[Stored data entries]

□ □ □ □ □

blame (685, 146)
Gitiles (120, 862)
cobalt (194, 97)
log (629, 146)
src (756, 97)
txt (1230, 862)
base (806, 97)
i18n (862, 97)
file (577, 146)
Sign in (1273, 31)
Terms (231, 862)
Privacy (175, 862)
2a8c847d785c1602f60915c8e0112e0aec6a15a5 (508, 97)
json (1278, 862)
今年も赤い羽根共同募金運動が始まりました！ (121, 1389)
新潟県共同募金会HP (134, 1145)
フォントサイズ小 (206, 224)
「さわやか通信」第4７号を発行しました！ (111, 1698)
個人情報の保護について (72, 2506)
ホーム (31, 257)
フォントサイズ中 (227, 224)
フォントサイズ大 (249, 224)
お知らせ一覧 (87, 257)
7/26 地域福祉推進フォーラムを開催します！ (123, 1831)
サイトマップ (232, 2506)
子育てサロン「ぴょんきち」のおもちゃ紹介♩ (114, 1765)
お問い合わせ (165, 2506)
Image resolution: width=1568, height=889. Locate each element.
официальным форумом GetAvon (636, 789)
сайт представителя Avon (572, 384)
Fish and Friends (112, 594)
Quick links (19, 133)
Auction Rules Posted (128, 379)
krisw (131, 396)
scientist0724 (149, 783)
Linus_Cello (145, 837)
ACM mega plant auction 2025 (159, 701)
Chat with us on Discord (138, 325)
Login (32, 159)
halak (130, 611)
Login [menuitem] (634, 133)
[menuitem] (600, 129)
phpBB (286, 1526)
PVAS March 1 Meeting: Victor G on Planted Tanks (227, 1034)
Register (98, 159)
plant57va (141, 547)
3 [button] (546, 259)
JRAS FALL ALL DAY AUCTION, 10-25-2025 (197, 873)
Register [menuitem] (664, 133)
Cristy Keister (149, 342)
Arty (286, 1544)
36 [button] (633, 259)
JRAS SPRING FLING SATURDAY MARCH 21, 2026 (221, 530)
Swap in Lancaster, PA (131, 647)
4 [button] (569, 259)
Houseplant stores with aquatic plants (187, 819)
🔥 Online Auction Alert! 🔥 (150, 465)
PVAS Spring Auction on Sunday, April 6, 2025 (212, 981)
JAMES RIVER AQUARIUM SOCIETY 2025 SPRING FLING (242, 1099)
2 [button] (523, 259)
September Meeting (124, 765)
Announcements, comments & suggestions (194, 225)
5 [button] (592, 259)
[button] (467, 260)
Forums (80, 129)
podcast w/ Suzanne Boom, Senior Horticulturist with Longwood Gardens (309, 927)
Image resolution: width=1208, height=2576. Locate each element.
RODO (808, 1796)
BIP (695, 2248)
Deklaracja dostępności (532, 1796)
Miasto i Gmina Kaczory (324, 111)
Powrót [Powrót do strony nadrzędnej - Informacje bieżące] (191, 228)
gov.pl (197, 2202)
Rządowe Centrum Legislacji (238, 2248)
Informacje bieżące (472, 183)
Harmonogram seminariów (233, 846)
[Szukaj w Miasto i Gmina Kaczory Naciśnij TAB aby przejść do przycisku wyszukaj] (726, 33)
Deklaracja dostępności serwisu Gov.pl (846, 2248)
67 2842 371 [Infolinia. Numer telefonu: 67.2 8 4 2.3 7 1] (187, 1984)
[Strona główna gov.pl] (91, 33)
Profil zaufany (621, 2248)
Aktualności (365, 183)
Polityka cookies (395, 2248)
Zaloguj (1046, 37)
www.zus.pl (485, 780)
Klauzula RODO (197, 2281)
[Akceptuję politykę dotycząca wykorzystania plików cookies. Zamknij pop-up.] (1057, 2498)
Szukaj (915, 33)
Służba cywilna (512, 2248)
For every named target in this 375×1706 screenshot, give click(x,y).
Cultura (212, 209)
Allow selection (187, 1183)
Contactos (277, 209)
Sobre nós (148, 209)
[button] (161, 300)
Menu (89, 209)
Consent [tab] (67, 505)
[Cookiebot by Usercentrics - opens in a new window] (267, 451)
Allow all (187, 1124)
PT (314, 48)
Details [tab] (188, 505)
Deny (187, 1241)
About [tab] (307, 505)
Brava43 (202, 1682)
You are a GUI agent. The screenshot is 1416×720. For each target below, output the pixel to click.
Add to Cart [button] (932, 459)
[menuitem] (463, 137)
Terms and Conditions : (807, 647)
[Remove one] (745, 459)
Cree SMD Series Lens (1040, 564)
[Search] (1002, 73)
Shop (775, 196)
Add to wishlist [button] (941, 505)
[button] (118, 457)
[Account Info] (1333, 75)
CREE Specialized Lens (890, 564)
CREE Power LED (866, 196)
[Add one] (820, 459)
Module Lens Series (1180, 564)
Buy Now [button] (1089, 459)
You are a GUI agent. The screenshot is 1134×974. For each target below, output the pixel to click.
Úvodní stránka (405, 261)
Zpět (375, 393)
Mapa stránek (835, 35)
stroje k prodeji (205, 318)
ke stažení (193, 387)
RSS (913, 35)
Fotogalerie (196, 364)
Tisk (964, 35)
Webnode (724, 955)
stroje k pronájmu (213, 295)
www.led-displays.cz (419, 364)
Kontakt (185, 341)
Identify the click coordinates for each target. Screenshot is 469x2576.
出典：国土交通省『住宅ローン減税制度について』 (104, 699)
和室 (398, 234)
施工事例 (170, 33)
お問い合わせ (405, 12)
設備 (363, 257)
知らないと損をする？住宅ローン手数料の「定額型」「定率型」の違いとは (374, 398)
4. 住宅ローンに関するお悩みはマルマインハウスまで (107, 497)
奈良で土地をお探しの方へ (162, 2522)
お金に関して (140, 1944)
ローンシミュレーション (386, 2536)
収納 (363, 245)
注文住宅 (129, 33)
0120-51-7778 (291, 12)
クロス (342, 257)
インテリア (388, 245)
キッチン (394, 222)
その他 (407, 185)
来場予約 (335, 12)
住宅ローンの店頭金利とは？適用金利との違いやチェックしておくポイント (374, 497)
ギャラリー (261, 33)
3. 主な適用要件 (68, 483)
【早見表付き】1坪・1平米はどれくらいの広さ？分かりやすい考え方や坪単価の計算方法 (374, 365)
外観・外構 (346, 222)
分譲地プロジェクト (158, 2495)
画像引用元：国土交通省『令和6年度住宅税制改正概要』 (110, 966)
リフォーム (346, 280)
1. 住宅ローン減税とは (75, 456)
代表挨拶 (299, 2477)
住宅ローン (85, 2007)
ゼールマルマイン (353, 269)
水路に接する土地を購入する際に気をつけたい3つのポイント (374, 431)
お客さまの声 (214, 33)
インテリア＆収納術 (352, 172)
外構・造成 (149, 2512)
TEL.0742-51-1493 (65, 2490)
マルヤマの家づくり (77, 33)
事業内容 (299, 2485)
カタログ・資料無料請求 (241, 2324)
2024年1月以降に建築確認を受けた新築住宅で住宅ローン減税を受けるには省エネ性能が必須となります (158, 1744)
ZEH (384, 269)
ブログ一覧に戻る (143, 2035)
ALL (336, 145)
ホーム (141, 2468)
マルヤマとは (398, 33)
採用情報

□ □ □ □ □

**WORK TASK:**
Restate word for word the lines of the data above, starting at the line containing "www.zus.pl (485, 780)" and ending at the line containing "4. 住宅ローンに関するお悩みはマルマインハウスまで (107, 497)", both included, and nothing more.

**WRITTEN SOLUTION:**
www.zus.pl (485, 780)
Klauzula RODO (197, 2281)
[Akceptuję politykę dotycząca wykorzystania plików cookies. Zamknij pop-up.] (1057, 2498)
Szukaj (915, 33)
Służba cywilna (512, 2248)
For every named target in this 375×1706 screenshot, give click(x,y).
Cultura (212, 209)
Allow selection (187, 1183)
Contactos (277, 209)
Sobre nós (148, 209)
[button] (161, 300)
Menu (89, 209)
Consent [tab] (67, 505)
[Cookiebot by Usercentrics - opens in a new window] (267, 451)
Allow all (187, 1124)
PT (314, 48)
Details [tab] (188, 505)
Deny (187, 1241)
About [tab] (307, 505)
Brava43 (202, 1682)
You are a GUI agent. The screenshot is 1416×720. For each target below, output the pixel to click.
Add to Cart [button] (932, 459)
[menuitem] (463, 137)
Terms and Conditions : (807, 647)
[Remove one] (745, 459)
Cree SMD Series Lens (1040, 564)
[Search] (1002, 73)
Shop (775, 196)
Add to wishlist [button] (941, 505)
[button] (118, 457)
[Account Info] (1333, 75)
CREE Specialized Lens (890, 564)
CREE Power LED (866, 196)
[Add one] (820, 459)
Module Lens Series (1180, 564)
Buy Now [button] (1089, 459)
You are a GUI agent. The screenshot is 1134×974. For each target below, output the pixel to click.
Úvodní stránka (405, 261)
Zpět (375, 393)
Mapa stránek (835, 35)
stroje k prodeji (205, 318)
ke stažení (193, 387)
RSS (913, 35)
Fotogalerie (196, 364)
Tisk (964, 35)
Webnode (724, 955)
stroje k pronájmu (213, 295)
www.led-displays.cz (419, 364)
Kontakt (185, 341)
Identify the click coordinates for each target. Screenshot is 469x2576.
出典：国土交通省『住宅ローン減税制度について』 (104, 699)
和室 (398, 234)
施工事例 (170, 33)
お問い合わせ (405, 12)
設備 (363, 257)
知らないと損をする？住宅ローン手数料の「定額型」「定率型」の違いとは (374, 398)
4. 住宅ローンに関するお悩みはマルマインハウスまで (107, 497)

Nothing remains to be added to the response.